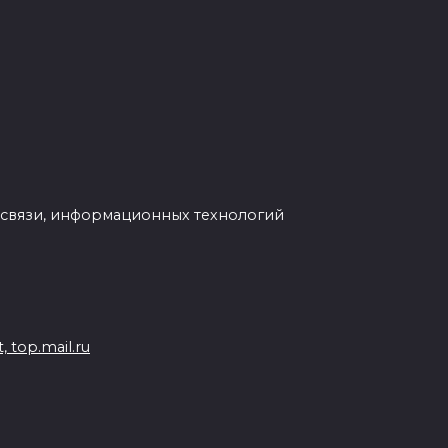
 связи, информационных технологий
 top.mail.ru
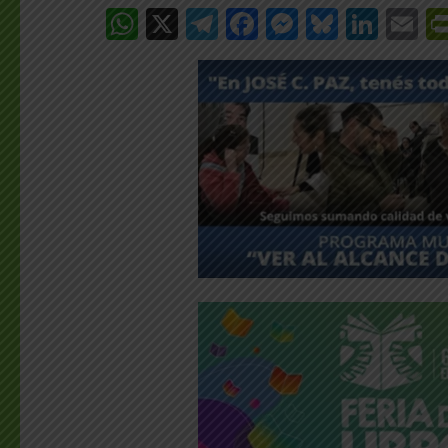
WhatsApp
X
Telegram
Facebook
Messenge
Bluesk
Link
E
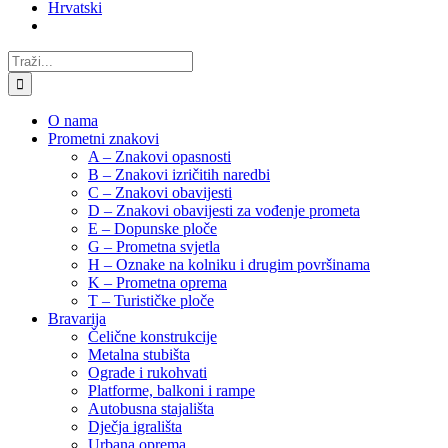
Hrvatski
Traži...
O nama
Prometni znakovi
A – Znakovi opasnosti
B – Znakovi izričitih naredbi
C – Znakovi obavijesti
D – Znakovi obavijesti za vođenje prometa
E – Dopunske ploče
G – Prometna svjetla
H – Oznake na kolniku i drugim površinama
K – Prometna oprema
T – Turističke ploče
Bravarija
Čelične konstrukcije
Metalna stubišta
Ograde i rukohvati
Platforme, balkoni i rampe
Autobusna stajališta
Dječja igrališta
Urbana oprema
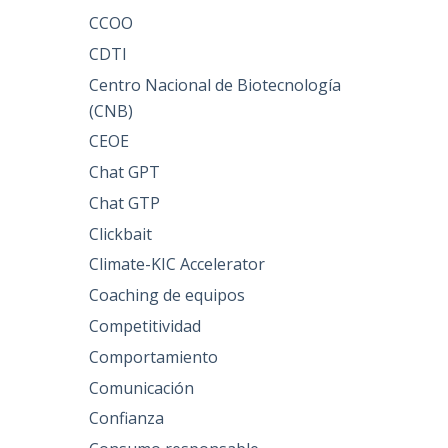
CCOO
CDTI
Centro Nacional de Biotecnología
(CNB)
CEOE
Chat GPT
Chat GTP
Clickbait
Climate-KIC Accelerator
Coaching de equipos
Competitividad
Comportamiento
Comunicación
Confianza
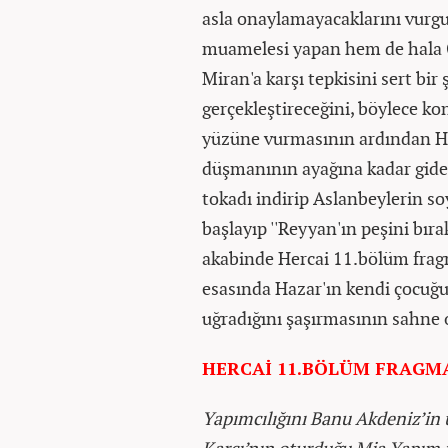
asla onaylamayacaklarını vurgu
muamelesi yapan hem de hala 
Miran'a karşı tepkisini sert bir 
gerçekleştireceğini, böylece ko
yüzüne vurmasının ardından He
düşmanının ayağına kadar gide
tokadı indirip Aslanbeylerin s
başlayıp ''Reyyan'ın peşini bır
akabinde Hercai 11.bölüm frag
esasında Hazar'ın kendi çocuğu
uğradığını şaşırmasının sahne 
HERCAİ 11.BÖLÜM FRAGM
Yapımcılığını Banu Akdeniz’in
□ □ □ □
→ TASK STATEMENT: Without the pictures, reproduce the entries exactly.

→ ANSWER TO THIS TASK:
 связи, информационных технологий
 top.mail.ru
WhatsApp
X
Telegram
Facebook
Messenge
Bluesk
Link
E
Hrvatski
Traži...
O nama
Prometni znakovi
A – Znakovi opasnosti
B – Znakovi izričitih naredbi
C – Znakovi obavijesti
D – Znakovi obavijesti za vođenje prometa
E – Dopunske ploče
G – Prometna svjetla
H – Oznake na kolniku i drugim površinama
K – Prometna oprema
T – Turističke ploče
Bravarija
Čelične konstrukcije
Metalna stubišta
Ograde i rukohvati
Platforme, balkoni i rampe
Autobusna stajališta
Dječja igrališta
Urbana oprema
CCOO
CDTI
Centro Nacional de Biotecnología
(CNB)
CEOE
Chat GPT
Chat GTP
Clickbait
Climate-KIC Accelerator
Coaching de equipos
Competitividad
Comportamiento
Comunicación
Confianza
asla onaylamayacaklarını vurgu
muamelesi yapan hem de hala 
Miran'a karşı tepkisini sert bir 
gerçekleştireceğini, böylece ko
yüzüne vurmasının ardından He
düşmanının ayağına kadar gide
tokadı indirip Aslanbeylerin s
başlayıp ''Reyyan'ın peşini bır
akabinde Hercai 11.bölüm frag
esasında Hazar'ın kendi çocuğu
uğradığını şaşırmasının sahne 
HERCAİ 11.BÖLÜM FRAGM
Yapımcılığını Banu Akdeniz’in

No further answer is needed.